Cette culture qui se propage est extrêmement inquiétante. Elle met en péril nos acquis et notre modèle de société.
En tant que militante politique, pourquoi, selon vous, le leadership féminin n’est pas aussi bien représenté que le leadership masculin sur la scène publique? Les partis d’opposition seraient-ils misogynes?
La culture patriarcale est ancrée dans la société, mises à part les idéologies et les idées progressistes des uns et des autres. Pour ce qui est de mon parti Al Massar, il est connu par ses positions en faveur des femmes. Il est à souligner qu’il était le seul parti à avoir adopté la parité au niveau des têtes de liste dans les élections du 23 octobre. Nous étions 17 femmes sur 33 circonscriptions.
Toutefois, nous ne pouvons pas ignorer les images stéréotypées de la femme que les médias véhiculent et que la socialisation traditionnelle transmet. Il s’agit des images qui nient le rôle social des femmes, ainsi que leur rôle en tant qu’actrices économiques et politiques. Pour ce, la lutte des femmes continue en vue de changer les mentalités.
Penses-tu que les acquis des femmes sont menacés en cette phase délicate par laquelle passe la Tunisie?
Les acquis des femmes sont menacés, c’est certain, plus encore, nous ne sommes sûrs de rien dans cette période transitoire, voire délicate et instable. Le rôle des forces progressistes, de la société civile et des associations dans la préservation des acquis des femmes est non seulement souhaité mais déterminant…
Penses-tu que la révolution a revalorisé le rôle de la femme dans la société tunisienne? Et en tant que sociologue comment juges-tu la position des femmes aujourd’hui en Tunisie?
La situation sociale de la femme relève d’un réseau relativement complexe dans lequel s’entremêlent les multiples rôles qu’elle peut ou doit remplir. Elle est appelée à jouer le rôle d’épouse, ainsi que celui de mère, de membre actif dans la vie socio-économique et de citoyenne. Ces rôles ont connu une dynamique unique dans son genre chez la femme tunisienne dont le taux de scolarisation n’a cessé de croître et dont la présence dans le domaine public se fait de plus en plus massive.
La problématique que l’on peut poser à cet égard se résume en la question suivante: dans quelle mesure les femmes tunisiennes ont-elles réussi à donner forme et contenu à leur citoyenneté à travers cette diversité de rôles qu’elles accomplissent surtout après le 14 janvier?

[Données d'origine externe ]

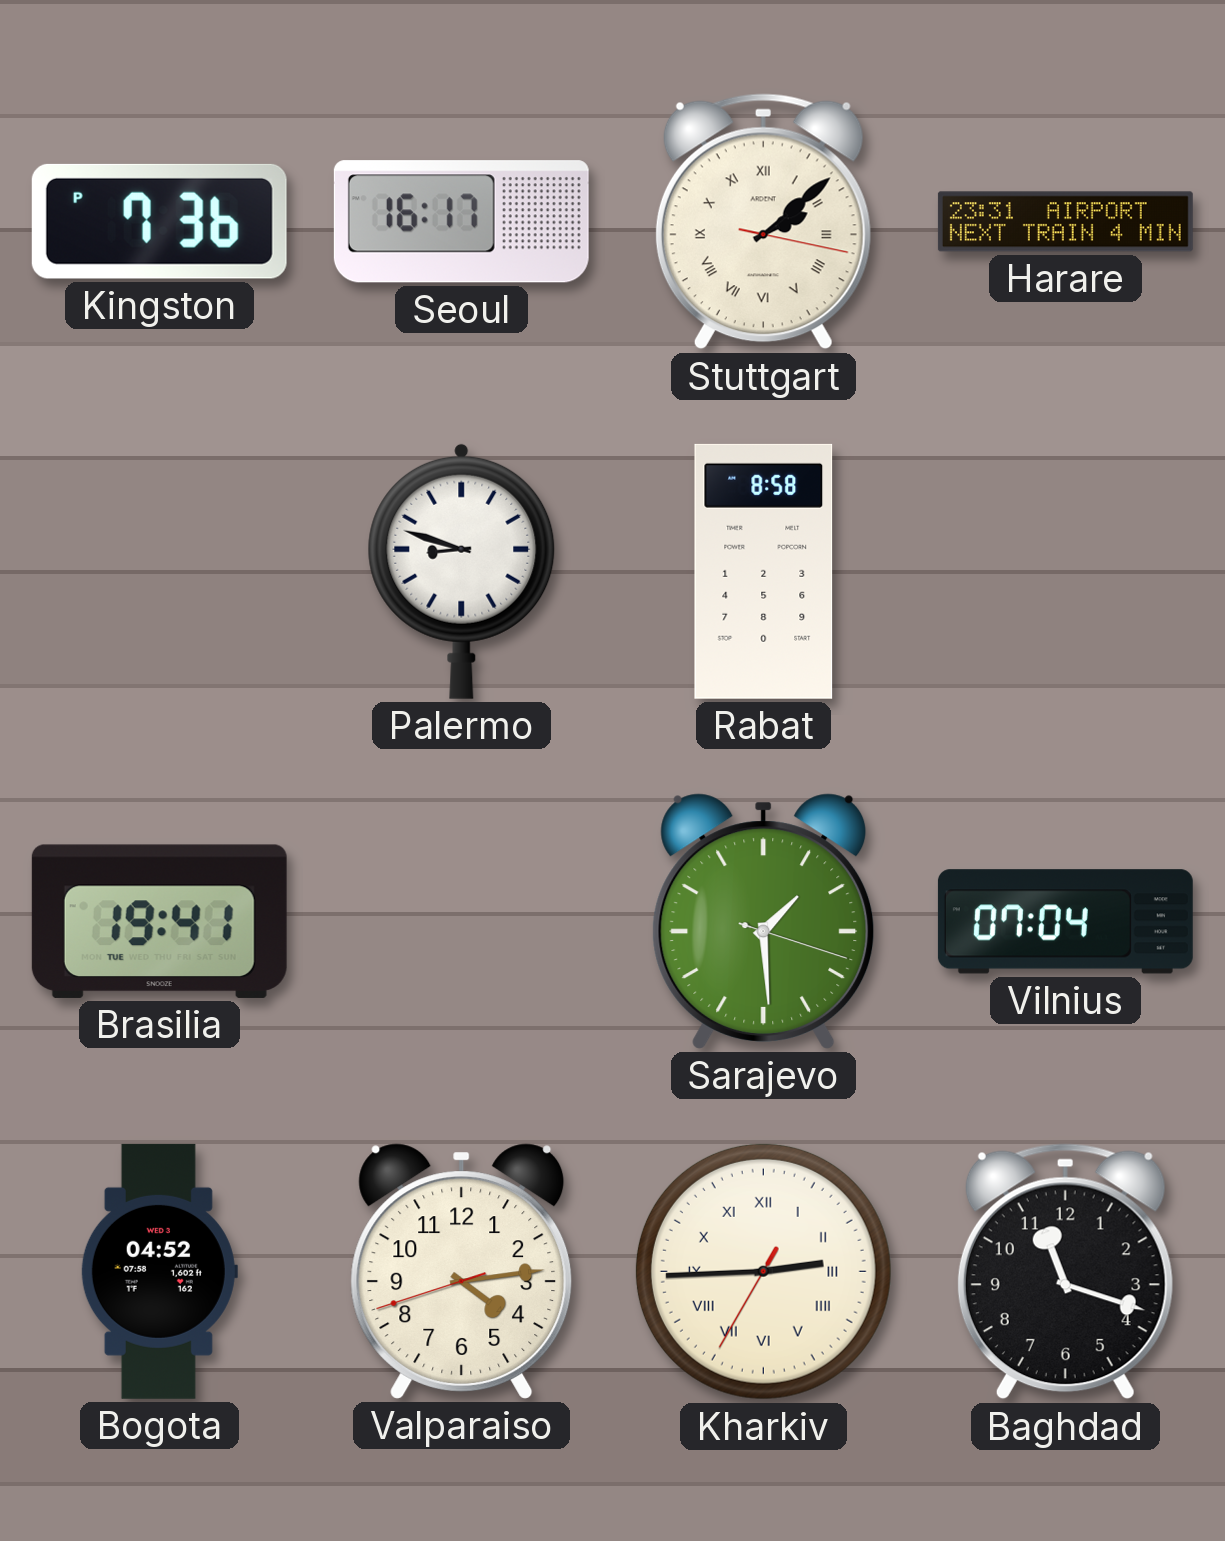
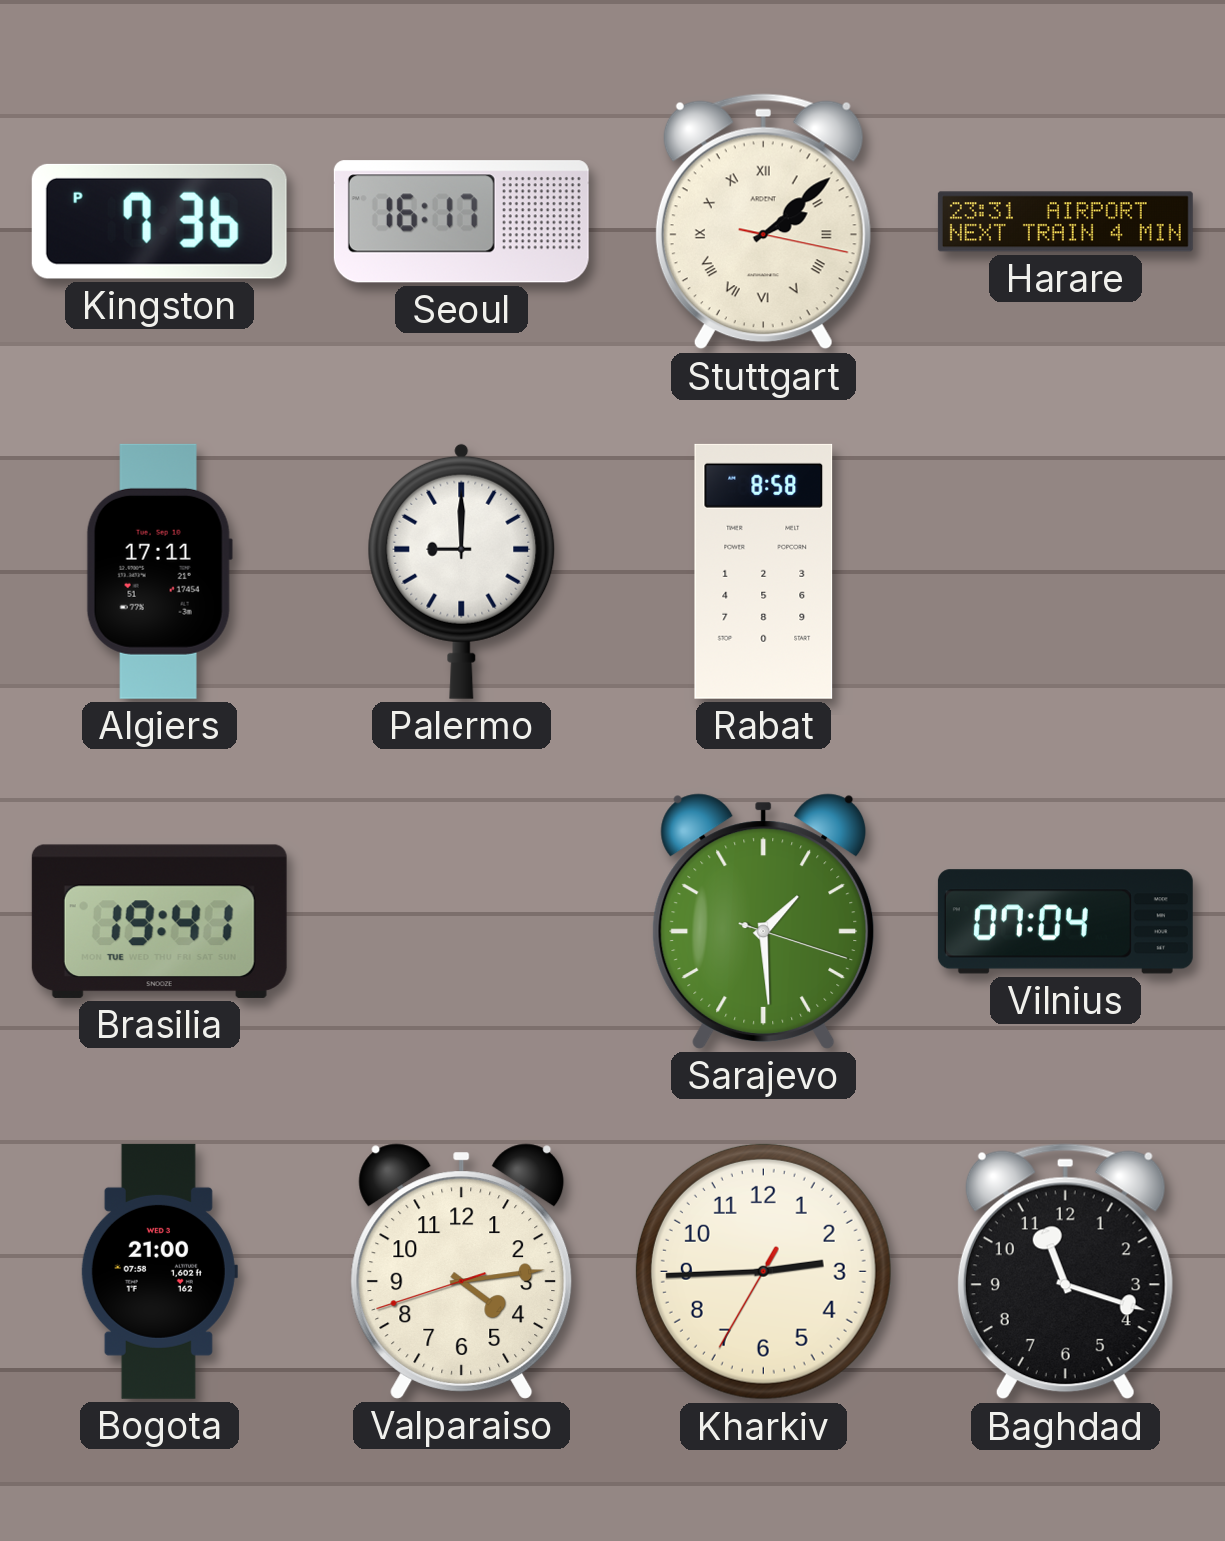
Algiers: none -> 17:11
Palermo: 8:48 -> 9:00
Bogota: 04:52 -> 21:00
Kharkiv numerals: Roman -> Arabic
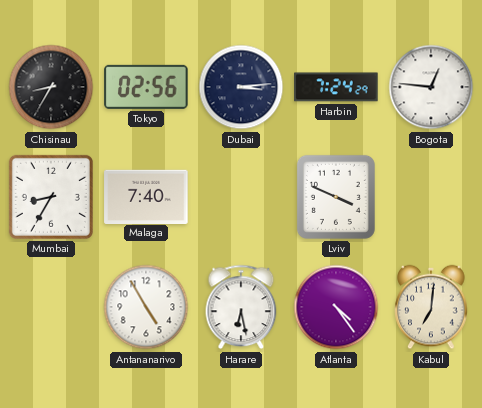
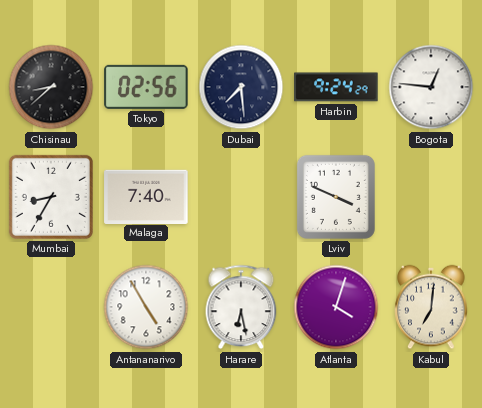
Chisinau: 8:35 -> 8:38
Dubai: 3:14 -> 7:29
Harbin: 7:24 -> 9:24
Atlanta: 4:24 -> 4:03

Le diagnostic de cette problématique fera l’objet d’une réflexion profonde à la suite d’une lecture minutieuse du texte final de la Constitution et suivant le degré d’évolution de la situation dans notre chère Tunisie.
Quels sont les moyens à mettre en œuvre pour non seulement préserver les acquis féminins mais être plus actives dans le processus politique et économique en Tunisie?

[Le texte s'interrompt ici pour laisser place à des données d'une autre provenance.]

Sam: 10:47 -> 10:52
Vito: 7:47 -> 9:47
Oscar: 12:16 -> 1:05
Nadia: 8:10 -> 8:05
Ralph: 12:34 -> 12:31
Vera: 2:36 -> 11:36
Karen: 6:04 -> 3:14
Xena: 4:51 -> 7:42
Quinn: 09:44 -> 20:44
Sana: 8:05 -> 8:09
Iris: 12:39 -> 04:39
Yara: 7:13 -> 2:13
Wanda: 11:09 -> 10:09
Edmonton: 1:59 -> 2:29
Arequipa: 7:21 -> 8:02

L’unification des forces progressistes est un devoir national, à mon sens, en ce moment. Nous ne pouvons pas préserver, ni acquis des droits des femmes ni acquis d’une société qui se veut moderne dans la diversion et atomisation des forces garantes d’une vision moderniste.

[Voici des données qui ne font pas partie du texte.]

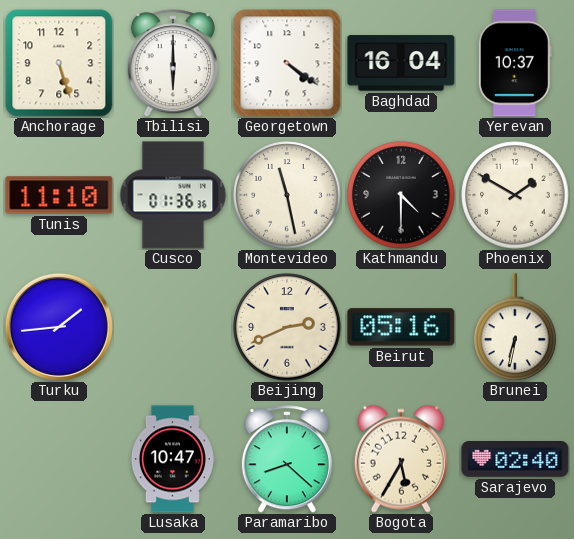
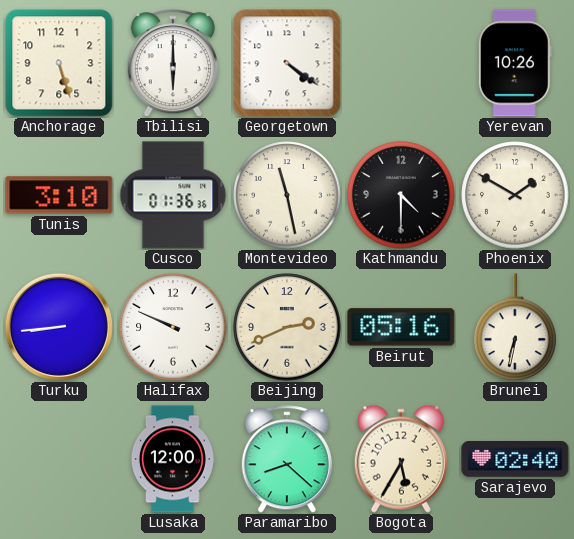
Baghdad: 16:04 -> none
Yerevan: 10:37 -> 10:26
Tunis: 11:10 -> 3:10
Turku: 1:44 -> 8:44
Halifax: none -> 9:49
Lusaka: 10:47 -> 12:00
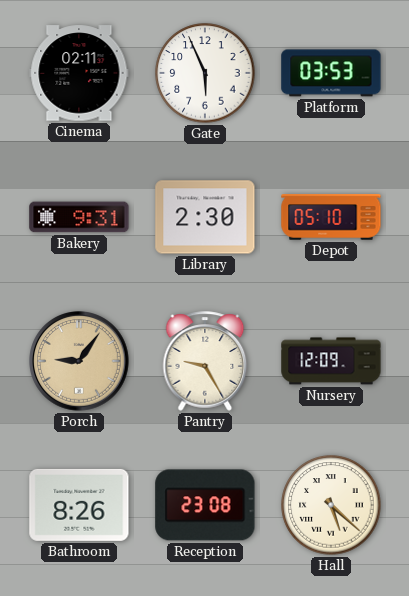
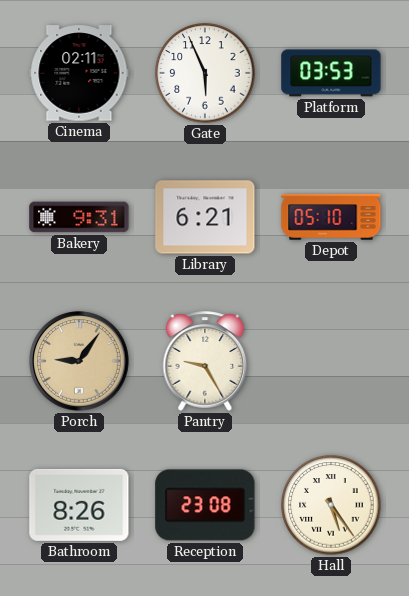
Library: 2:30 -> 6:21
Nursery: 12:09 -> none
Hall: 5:22 -> 5:24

Commençons par cela tout d’abord. Ensuite, nombre de mesures peuvent être mises en place en vue de l’édification d’une société démocratique au vrai sens du terme… Car la démocratie ne se résume aux urnes, elle est un processus de socialisation, un ensemble de comportements et de valeurs, un savoir vivre et une culture de «vivre ensemble» avec nos différences, nos aspirations multiples et nos visions qui convergent et divergent à la fois.